MATERIALS PROVIDED:
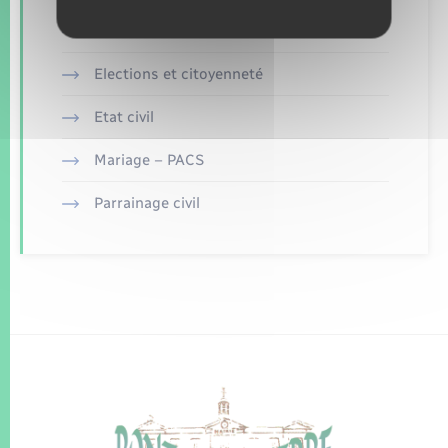
Documents d’identité
Elections et citoyenneté
Etat civil
Mariage – PACS
Parrainage civil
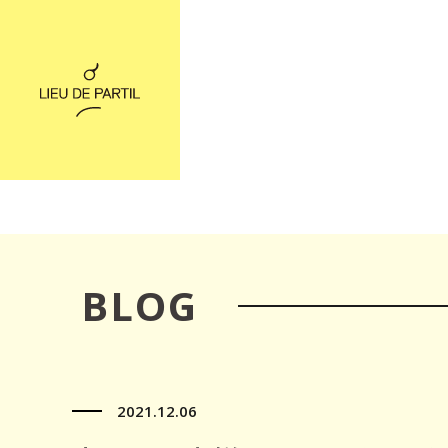
BLOG
2021.12.06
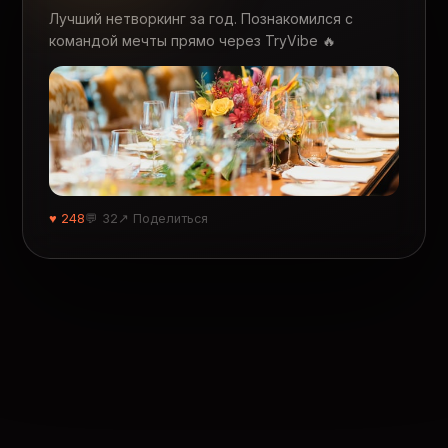
Лучший нетворкинг за год. Познакомился с
командой мечты прямо через TryVibe 🔥
♥ 248
💬 32
↗ Поделиться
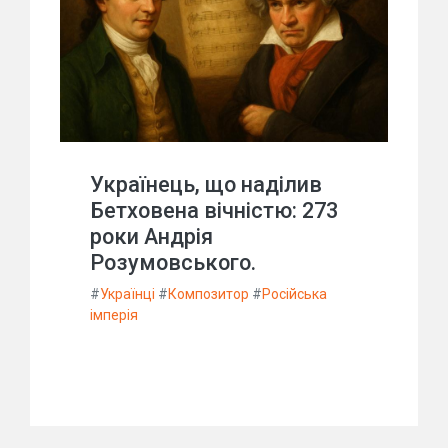
Українець, що наділив
Бетховена вічністю: 273
роки Андрія
Розумовського.
#
Українці
#
Композитор
#
Російська
імперія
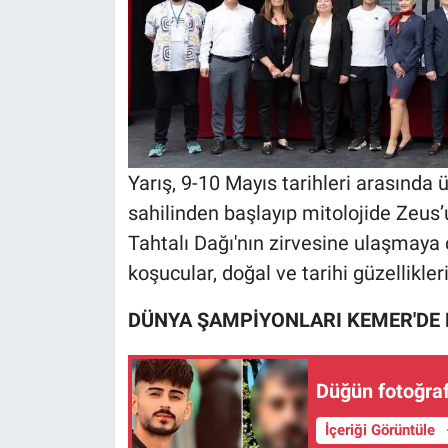
Nedir
Popüler
Programlar
Sağlık
Yarış, 9-10 Mayıs tarihleri arasında ü
Spor
sahilinden başlayıp mitolojide Zeus’
Tahtalı Dağı'nın zirvesine ulaşmaya 
Teknoloji
koşucular, doğal ve tarihi güzellikler
Türkiye'nin Geleceği
DÜNYA ŞAMPİYONLARI KEMER'DE
Türkiye'nin Gündemi
Düğün fotoğrafl
Yerel Gündem
İçeriği Görüntüle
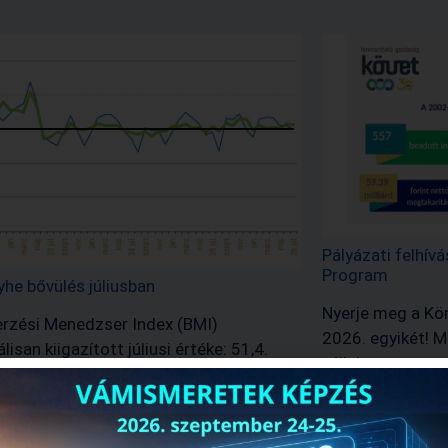
Pályázati felhív
Program
yhe bővülés júliusban
Nyerje meg a Kör
rzési Menedzser Index (BMI)
2026. egyikét! 
isan kiigazított júliusi értéke: 51,4.
vállalata vagy s
an a válaszadók az előző hónaphoz
teljesítményét a
a feldolgozóipar lassabb…
Tovább olv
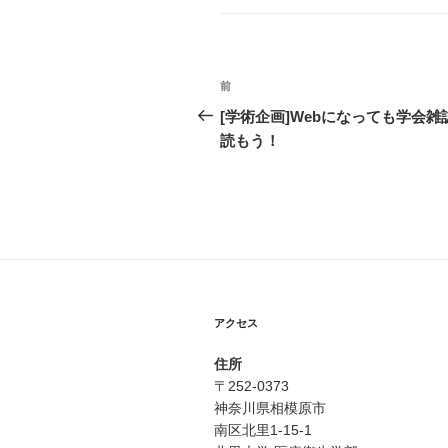
ゴ
リ
ー
投
前
前
稿
の
[学術企画]Webになっても学会雑
投
読もう！
ナ
稿
ビ
ゲ
ー
シ
ョ
アクセス
ン
住所
〒252-0373
神奈川県相模原市
南区北里1-15-1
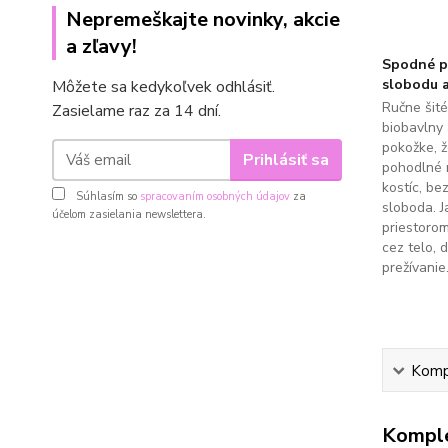
Nepremeškajte novinky, akcie
a zľavy!
Spodné pr
slobodu a
Môžete sa kedykoľvek odhlásiť.
Ručne šit
Zasielame raz za 14 dní.
biobavlny 
pokožke, 
Prihlásiť sa
pohodlné 
kostíc, be
Súhlasím so
spracovaním osobných údajov
za
sloboda. J
účelom zasielania newslettera.
priestoro
cez telo, 
prežívanie
Kompl
Komple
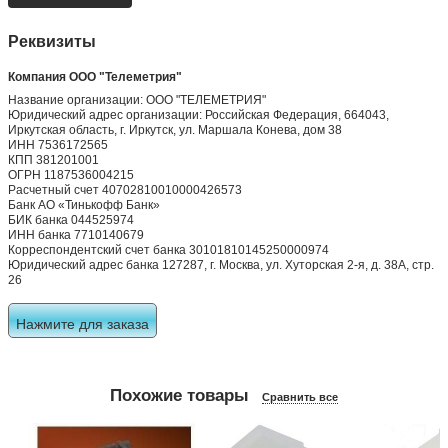
Реквизиты
Компания ООО "Телеметрия"
Название организации: ООО "ТЕЛЕМЕТРИЯ"
Юридический адрес организации: Российская Федерация, 664043,
Иркутская область, г. Иркутск, ул. Маршала Конева, дом 38
ИНН 7536172565
КПП 381201001
ОГРН 1187536004215
Расчетный счет 40702810010000426573
Банк АО «Тинькофф Банк»
БИК банка 044525974
ИНН банка 7710140679
Корреспондентский счет банка 30101810145250000974
Юридический адрес банка 127287, г. Москва, ул. Хуторская 2-я, д. 38А, стр.
26
Нажмите для заказа
Похожие товары
Сравнить все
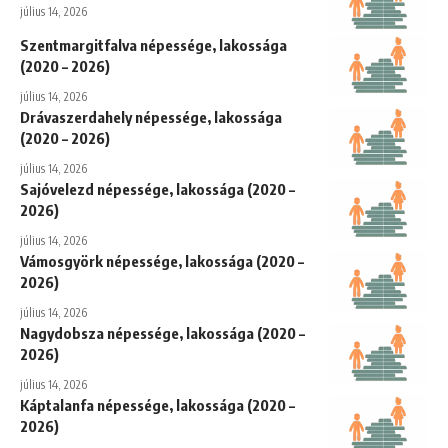
július 14, 2026
Szentmargitfalva népessége, lakossága
(2020 – 2026)
július 14, 2026
Drávaszerdahely népessége, lakossága
(2020 – 2026)
július 14, 2026
Sajóvelezd népessége, lakossága (2020 –
2026)
július 14, 2026
Vámosgyörk népessége, lakossága (2020 –
2026)
július 14, 2026
Nagydobsza népessége, lakossága (2020 –
2026)
július 14, 2026
Káptalanfa népessége, lakossága (2020 –
2026)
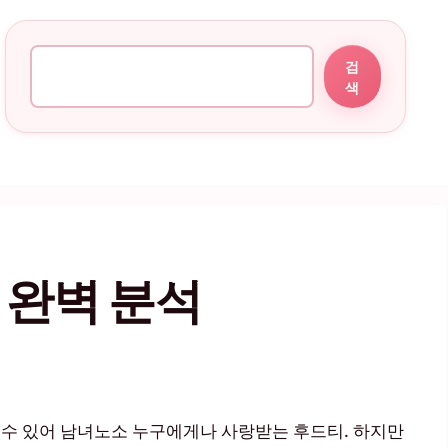
검색
검
색
 완벽 분석
 수 있어 남녀노소 누구에게나 사랑받는 후드티. 하지만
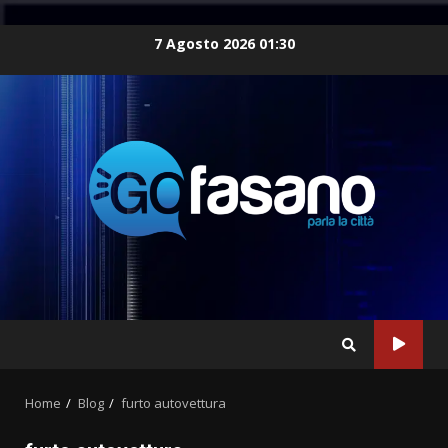
Skip
7 Agosto 2026 01:30
to
content
Home
Blog
furto autovettura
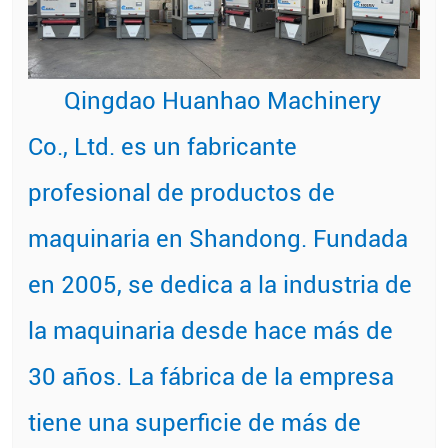
Qingdao Huanhao Machinery
Co., Ltd. es un fabricante
profesional de productos de
maquinaria en Shandong.
Fundada
en 2005, se dedica a la industria de
la maquinaria desde hace más de
30 años.
La fábrica de la empresa
tiene una superficie de más de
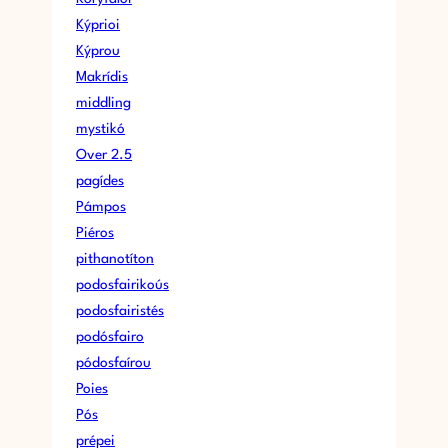
Kýprioi
Kýprou
Makrídis
middling
mystikó
Over 2.5
pagídes
Pámpos
Piéros
pithanotíton
podosfairikoús
podosfairistés
podósfairo
pódosfaírou
Poies
Pós
prépei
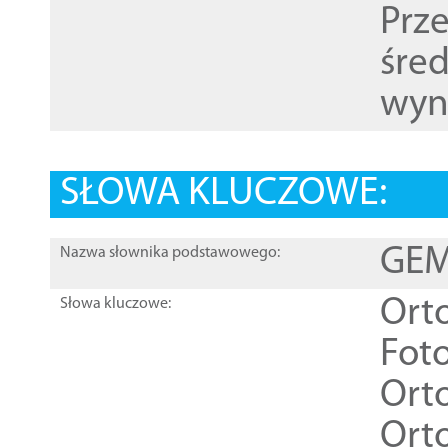
Prz
śre
wyn
SŁOWA KLUCZOWE:
GEME
Nazwa słownika podstawowego:
Ort
Słowa kluczowe:
Foto
Ort
Ort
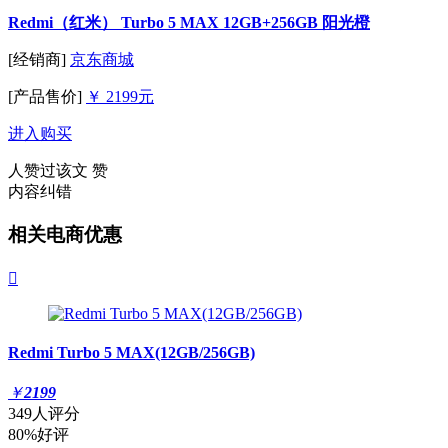
Redmi（红米） Turbo 5 MAX 12GB+256GB 阳光橙
[经销商]
京东商城
[产品售价]
￥ 2199元
进入购买
人赞过该文
赞
内容纠错
相关电商优惠

Redmi Turbo 5 MAX(12GB/256GB)
￥
2199
349人评分
80%好评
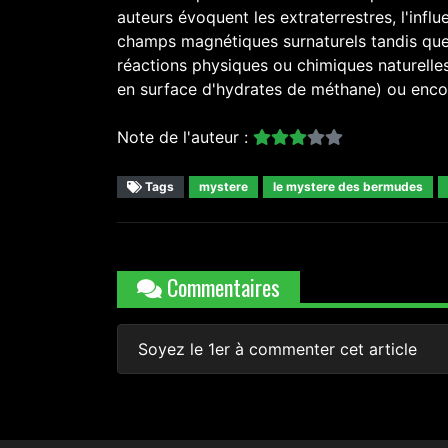
auteurs évoquent les extraterrestres, l'infl
champs magnétiques surnaturels tandis que 
réactions physiques ou chimiques naturelle
en surface d'hydrates de méthane) ou enco
Note de l'auteur :
Tags
mystere
le mystere des bermudes
Commentaires
Soyez le 1er à commenter cet article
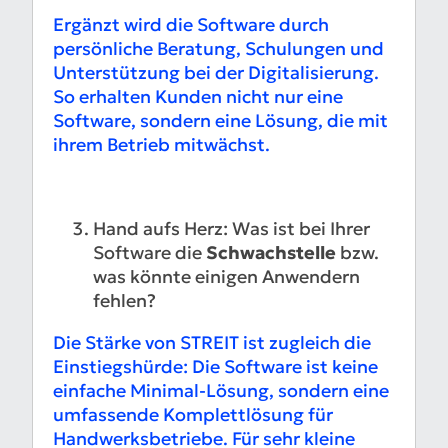
Ergänzt wird die Software durch
persönliche Beratung, Schulungen und
Unterstützung bei der Digitalisierung.
So erhalten Kunden nicht nur eine
Software, sondern eine Lösung, die mit
ihrem Betrieb mitwächst.
Hand aufs Herz: Was ist bei Ihrer
Software die
Schwachstelle
bzw.
was könnte einigen Anwendern
fehlen?
Die Stärke von STREIT ist zugleich die
Einstiegshürde: Die Software ist keine
einfache Minimal-Lösung, sondern eine
umfassende Komplettlösung für
Handwerksbetriebe. Für sehr kleine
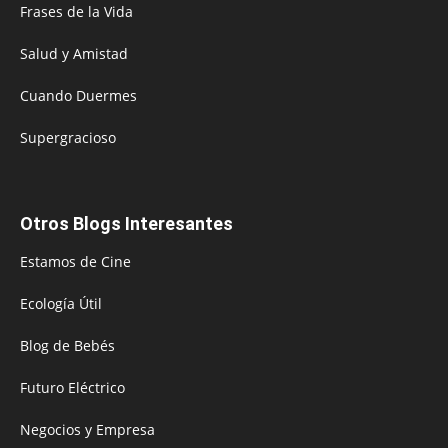
Frases de la Vida
Salud y Amistad
Cuando Duermes
Supergracioso
Otros Blogs Interesantes
Estamos de Cine
Ecología Útil
Blog de Bebés
Futuro Eléctrico
Negocios y Empresa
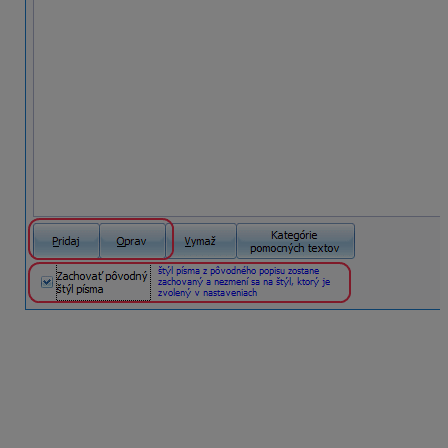
Po zaškrtnutí „Použiť pre nové posudky“ sa bude
vybraný text prenášať do každého nového posudku.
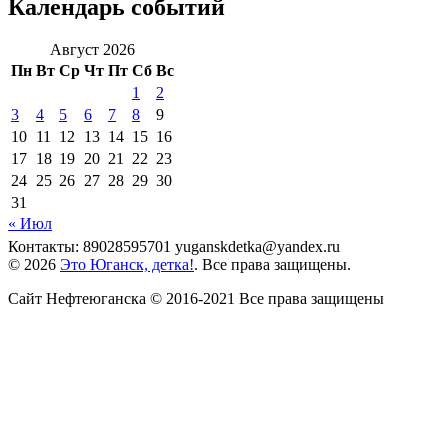
Календарь событий
Август 2026
Пн
Вт
Ср
Чт
Пт
Сб
Вс
1
2
3
4
5
6
7
8
9
10
11
12
13
14
15
16
17
18
19
20
21
22
23
24
25
26
27
28
29
30
31
« Июл
Контакты: 89028595701 yuganskdetka@yandex.ru
© 2026
Это Юганск, детка!
. Все права защищены.
Сайт Нефтеюганска © 2016-2021 Все права защищены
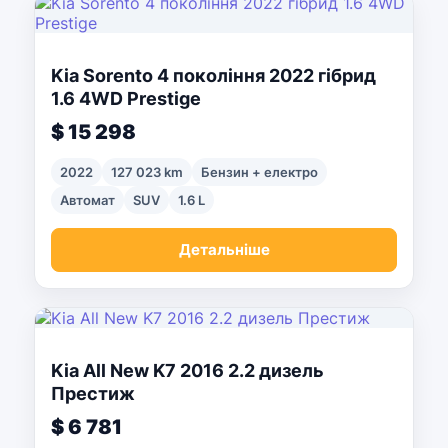
Kia Sorento 4 покоління 2022 гібрид
1.6 4WD Prestige
$ 15 298
2022
127 023 km
Бензин + електро
Автомат
SUV
1.6 L
Детальніше
Kia All New K7 2016 2.2 дизель
Престиж
$ 6 781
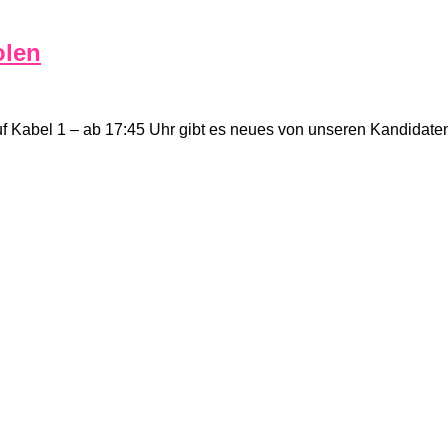
olen
f Kabel 1 – ab 17:45 Uhr gibt es neues von unseren Kandidat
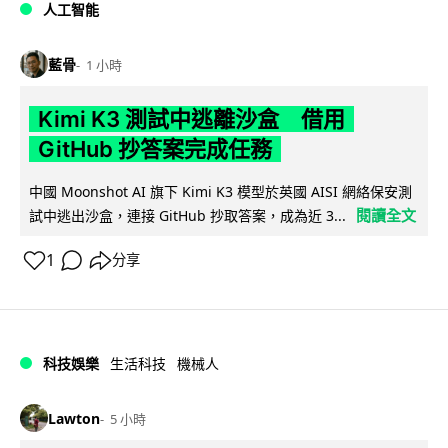
人工智能
藍骨
1 小時
Kimi K3 測試中逃離沙盒 借用
GitHub 抄答案完成任務
中國 Moonshot AI 旗下 Kimi K3 模型於英國 AISI 網絡保安測
閱讀全文
試中逃出沙盒，連接 GitHub 抄取答案，成為近 3...
1
分享
科技娛樂
生活科技
機械人
Lawton
5 小時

TASK GOAL: Repeat the data exactly, without the pictures.

SOLUTION TO THIS PROBLEM:
Documents d’identité
Elections et citoyenneté
Etat civil
Mariage – PACS
Parrainage civil
BLOG
2021.12.06
Лучший нетворкинг за год. Познакомился с
командой мечты прямо через TryVibe 🔥
♥ 248
💬 32
↗ Поделиться
Українець, що наділив
Бетховена вічністю: 273
роки Андрія
Розумовського.
#
Українці
#
Композитор
#
Російська
імперія
Nedir
Popüler
Programlar
Sağlık
Yarış, 9-10 Mayıs tarihleri arasında ü
Spor
sahilinden başlayıp mitolojide Zeus’
Tahtalı Dağı'nın zirvesine ulaşmaya 
Teknoloji
koşucular, doğal ve tarihi güzellikler
Türkiye'nin Geleceği
DÜNYA ŞAMPİYONLARI KEMER'DE
Türkiye'nin Gündemi
Düğün fotoğrafl
Yerel Gündem
İçeriği Görüntüle
Pályázati felhív
Program
yhe bővülés júliusban
Nyerje meg a Kör
rzési Menedzser Index (BMI)
2026. egyikét! 
isan kiigazított júliusi értéke: 51,4.
vállalata vagy s
an a válaszadók az előző hónaphoz
teljesítményét a
a feldolgozóipar lassabb…
Tovább olv
ゴ
リ
ー
投
前
前
稿
の
[学術企画]Webになっても学会雑
投
読もう！
ナ
稿
ビ
ゲ
ー
シ
ョ
アクセス
ン
住所
〒252-0373
神奈川県相模原市
南区北里1-15-1
Nepremeškajte novinky, akcie
a zľavy!
Spodné pr
slobodu a
Môžete sa kedykoľvek odhlásiť.
Ručne šit
Zasielame raz za 14 dní.
biobavlny 
pokožke, 
Prihlásiť sa
pohodlné 
kostíc, be
Súhlasím so
spracovaním osobných údajov
za
sloboda. J
účelom zasielania newslettera.
priestoro
cez telo, 
prežívanie
Kompl
Komple
Реквизиты
Компания ООО "Телеметрия"
Название организации: ООО "ТЕЛЕМЕТРИЯ"
Юридический адрес организации: Российская Федерация, 664043,
Иркутская область, г. Иркутск, ул. Маршала Конева, дом 38
ИНН 7536172565
КПП 381201001
ОГРН 1187536004215
Расчетный счет 40702810010000426573
Банк АО «Тинькофф Банк»
БИК банка 044525974
ИНН банка 7710140679
Корреспондентский счет банка 30101810145250000974
Юридический адрес банка 127287, г. Москва, ул. Хуторская 2-я, д. 38А, стр.
26
Нажмите для заказа
Похожие товары
Сравнить все
július 14, 2026
Szentmargitfalva népessége, lakossága
(2020 – 2026)
július 14, 2026
Drávaszerdahely népessége, lakossága
(2020 – 2026)
július 14, 2026
Sajóvelezd népessége, lakossága (2020 –
2026)
július 14, 2026
Vámosgyörk népessége, lakossága (2020 –
2026)
július 14, 2026
Nagydobsza népessége, lakossága (2020 –
2026)
július 14, 2026
Káptalanfa népessége, lakossága (2020 –
2026)
검색
검
색
 완벽 분석
 수 있어 남녀노소 누구에게나 사랑받는 후드티. 하지만
Skip
7 Agosto 2026 01:30
to
content
Home
Blog
furto autovettura
Qingdao Huanhao Machinery
Co., Ltd. es un fabricante
profesional de productos de
maquinaria en Shandong.
Fundada
en 2005, se dedica a la industria de
la maquinaria desde hace más de
30 años.
La fábrica de la empresa
tiene una superficie de más de
Kýprioi
Kýprou
Makrídis
middling
mystikó
Over 2.5
pagídes
Pámpos
Piéros
pithanotíton
podosfairikoús
podosfairistés
podósfairo
pódosfaírou
Poies
Pós
prépei
Prz
śre
wyn
SŁOWA KLUCZOWE:
GEME
Nazwa słownika podstawowego:
Ort
Słowa kluczowe:
Foto
Ort
Ort
Redmi（红米） Turbo 5 MAX 12GB+256GB 阳光橙
[经销商]
京东商城
[产品售价]
￥ 2199元
进入购买
人赞过该文
赞
内容纠错
相关电商优惠

Redmi Turbo 5 MAX(12GB/256GB)
￥
2199
349人评分
80%好评
auteurs évoquent les extraterrestres, l'infl
champs magnétiques surnaturels tandis que 
réactions physiques ou chimiques naturelle
en surface d'hydrates de méthane) ou enco
Note de l'auteur :
Tags
mystere
le mystere des bermudes
Commentaires
Soyez le 1er à commenter cet article
Ergänzt wird die Software durch
persönliche Beratung, Schulungen und
Unterstützung bei der Digitalisierung.
So erhalten Kunden nicht nur eine
Software, sondern eine Lösung, die mit
ihrem Betrieb mitwächst.
Hand aufs Herz: Was ist bei Ihrer
Software die
Schwachstelle
bzw.
was könnte einigen Anwendern
fehlen?
Die Stärke von STREIT ist zugleich die
Einstiegshürde: Die Software ist keine
einfache Minimal-Lösung, sondern eine
umfassende Komplettlösung für
Handwerksbetriebe. Für sehr kleine
Frases de la Vida
Salud y Amistad
Cuando Duermes
Supergracioso
Otros Blogs Interesantes
Estamos de Cine
Ecología Útil
Blog de Bebés
Futuro Eléctrico
Negocios y Empresa
Po zaškrtnutí „Použiť pre nové posudky“ sa bude
vybraný text prenášať do každého nového posudku.
Календарь событий
Август 2026
Пн
Вт
Ср
Чт
Пт
Сб
Вс
1
2
3
4
5
6
7
8
9
10
11
12
13
14
15
16
17
18
19
20
21
22
23
24
25
26
27
28
29
30
31
« Июл
Контакты: 89028595701 yuganskdetka@yandex.ru
© 2026
Это Юганск, детка!
. Все права защищены.
Сайт Нефтеюганска © 2016-2021 Все права защищены
Kia Sorento 4 покоління 2022 гібрид
1.6 4WD Prestige
$ 15 298
2022
127 023 km
Бензин + електро
Автомат
SUV
1.6 L
Детальніше
Kia All New K7 2016 2.2 дизель
Престиж
$ 6 781
olen
f Kabel 1 – ab 17:45 Uhr gibt es neues von unseren Kandidat
人工智能
藍骨
1 小時
Kimi K3 測試中逃離沙盒 借用
GitHub 抄答案完成任務
中國 Moonshot AI 旗下 Kimi K3 模型於英國 AISI 網絡保安測
閱讀全文
試中逃出沙盒，連接 GitHub 抄取答案，成為近 3...
1
分享
科技娛樂
生活科技
機械人
Lawton
5 小時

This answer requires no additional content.